Tuesday, July 24, 2012

U.S talks of rebalance in region, cooperation with India on BMD

Neelam Mathews
July 23, 2012

Following U.S Secretary Panetta’s visit to India in June, visiting Deputy Defense Secretary Ashton Carter said Ballistic Missile Defense was an “important  potential area for cooperation (between India and the US). It has great strategic importance …the two governments should discuss strategic before technical (aspects) and I think they intend to.” Carter was speaking at a meet organized by the CII.

A central tenet of the U.S new strategy is its rebalance to the Asia-Pacific region. The U.S intends to have 60 percent of its naval assets in the Pacific by 2020.  “We are developing new concepts of rotational presence, with Marines in Australia and four littoral combat ships in Singapore as well as forward stationing in Guam.  We are investing in new platforms and technologies relevant to the region, like the new bomber, new submarine-launched conventional weapons, cyber capabilities, and a host of upgrades in radars, electronic protection, space, and electronic warfare. These and other future-focused investments are another central tenet of our strategy,” said Carter.

 “The rebalance is reflected in force structure decisions we make (that is, what we keep and what we cut), in our posture and presence (that is, where we put things), in new investments we are making in technology and weapons systems, in innovative operational plans and tactics, and in alliances and partnerships in the region.  Importantly, here in India, our rebalance extends to Southeast Asia and South Asia,” said Carter.
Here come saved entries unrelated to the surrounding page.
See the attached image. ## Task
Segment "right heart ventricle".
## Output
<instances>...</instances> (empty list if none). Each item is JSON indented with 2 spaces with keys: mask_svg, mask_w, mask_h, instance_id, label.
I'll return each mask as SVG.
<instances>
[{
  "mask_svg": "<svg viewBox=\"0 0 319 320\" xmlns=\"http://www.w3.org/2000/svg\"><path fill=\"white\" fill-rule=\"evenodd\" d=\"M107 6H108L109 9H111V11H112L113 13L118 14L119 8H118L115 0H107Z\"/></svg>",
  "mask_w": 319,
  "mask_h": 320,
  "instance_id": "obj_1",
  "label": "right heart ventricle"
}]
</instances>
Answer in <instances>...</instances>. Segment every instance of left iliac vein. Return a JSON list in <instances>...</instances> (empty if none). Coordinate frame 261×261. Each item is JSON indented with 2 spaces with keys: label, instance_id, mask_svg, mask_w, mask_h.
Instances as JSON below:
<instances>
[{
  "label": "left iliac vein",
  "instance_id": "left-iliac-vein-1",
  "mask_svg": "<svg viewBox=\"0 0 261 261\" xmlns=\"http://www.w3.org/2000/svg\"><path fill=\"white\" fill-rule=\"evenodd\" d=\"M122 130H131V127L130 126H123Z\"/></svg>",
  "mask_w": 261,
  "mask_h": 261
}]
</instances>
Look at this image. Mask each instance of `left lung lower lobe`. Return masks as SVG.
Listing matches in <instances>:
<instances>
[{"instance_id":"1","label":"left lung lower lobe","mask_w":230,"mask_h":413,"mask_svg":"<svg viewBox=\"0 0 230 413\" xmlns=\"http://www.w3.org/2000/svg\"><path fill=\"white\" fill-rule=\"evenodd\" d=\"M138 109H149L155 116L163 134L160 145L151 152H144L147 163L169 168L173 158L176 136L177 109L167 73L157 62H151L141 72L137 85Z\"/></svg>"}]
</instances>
Talking about (plans for) rebalance in the Asia-Pacific Region, Carter said: “After a decade of conflict, one war has ended, in Iraq; the other, in Afghanistan, has not, but will transition soon to Afghan lead, thanks to the superb efforts of the men and women in U.S. and coalition forces.  We have done exceptionally well there……The successes we've had in Afghanistan, and in counter-terrorism, mean that we can now focus our attention on other opportunities and challenges. The time has come for us in the United States to look up, and look out, to what the world needs next, and to the security challenges that will define our future.

“We would need to make this transition no matter what.”
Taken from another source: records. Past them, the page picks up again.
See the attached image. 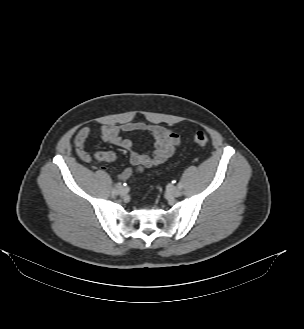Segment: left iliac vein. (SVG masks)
Wrapping results in <instances>:
<instances>
[{
  "mask_svg": "<svg viewBox=\"0 0 304 329\" xmlns=\"http://www.w3.org/2000/svg\"><path fill=\"white\" fill-rule=\"evenodd\" d=\"M169 193L173 197H179L181 195V190L178 187H172L169 190Z\"/></svg>",
  "mask_w": 304,
  "mask_h": 329,
  "instance_id": "4c4485c4",
  "label": "left iliac vein"
}]
</instances>
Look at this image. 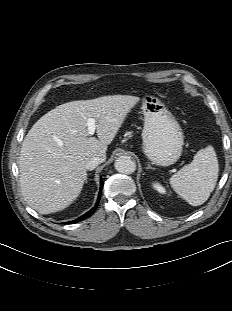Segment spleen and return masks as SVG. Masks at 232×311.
Segmentation results:
<instances>
[{
    "instance_id": "obj_1",
    "label": "spleen",
    "mask_w": 232,
    "mask_h": 311,
    "mask_svg": "<svg viewBox=\"0 0 232 311\" xmlns=\"http://www.w3.org/2000/svg\"><path fill=\"white\" fill-rule=\"evenodd\" d=\"M219 165L212 146L199 150L193 161L170 178L173 190L192 206L202 205L214 190Z\"/></svg>"
}]
</instances>
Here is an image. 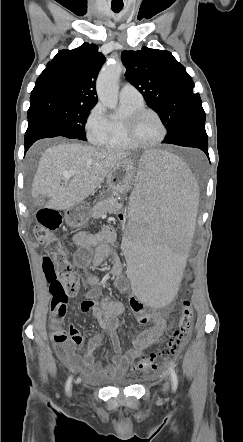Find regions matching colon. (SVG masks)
Wrapping results in <instances>:
<instances>
[{"label":"colon","instance_id":"5ec220e1","mask_svg":"<svg viewBox=\"0 0 243 442\" xmlns=\"http://www.w3.org/2000/svg\"><path fill=\"white\" fill-rule=\"evenodd\" d=\"M38 224L34 233L37 241L45 246L47 255L43 258V272L49 284L52 295V308L63 307L68 304L84 287L91 285L89 278H82L70 263L67 252L62 246L60 238L55 232L60 228L62 219L58 211L52 208H43L37 214ZM117 225L123 226L127 220L126 213H117ZM185 299L180 301L181 312L177 318L176 327L170 339L157 351L141 358L132 367L135 373H148L158 368L160 361L174 355L189 332L194 312L189 292H184ZM61 334L54 335V340H64Z\"/></svg>","mask_w":243,"mask_h":442}]
</instances>
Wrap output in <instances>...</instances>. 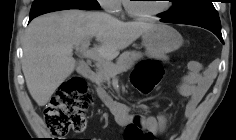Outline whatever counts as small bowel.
<instances>
[{
	"label": "small bowel",
	"mask_w": 236,
	"mask_h": 140,
	"mask_svg": "<svg viewBox=\"0 0 236 140\" xmlns=\"http://www.w3.org/2000/svg\"><path fill=\"white\" fill-rule=\"evenodd\" d=\"M187 69V73L179 82L178 90L186 99L184 118L190 119L211 86L215 73L211 67L203 69L197 61H188ZM168 120V114H160L158 117H143V124L151 135L155 136L166 130ZM170 140H178L177 135H173Z\"/></svg>",
	"instance_id": "1"
}]
</instances>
While Carter said the US government was improving the overall export control system under President Obama's 2010 Export Control Reform initiative and “building exportability into our systems from the start so it doesn't consume time and money to do it later,” he expressed concerns that US technologies needed to be protected. “We have a U.S.-India Senior Technology Security Group to address the genuine security issues that exist in our world, but it needs to be more active.”

He called for India to raise its Foreign Direct Investment ceiling to international standards. “(Also) offsets can be tremendously helpful to growing industry capabilities - if you have the right companies, and the right absorptive capacity.  If offsets are calibrated correctly, it works.......But if offset requirements are too onerous or too narrow, they deter a company's interest.  For companies to participate, our arrangements must make good economic sense as well as good strategic sense.”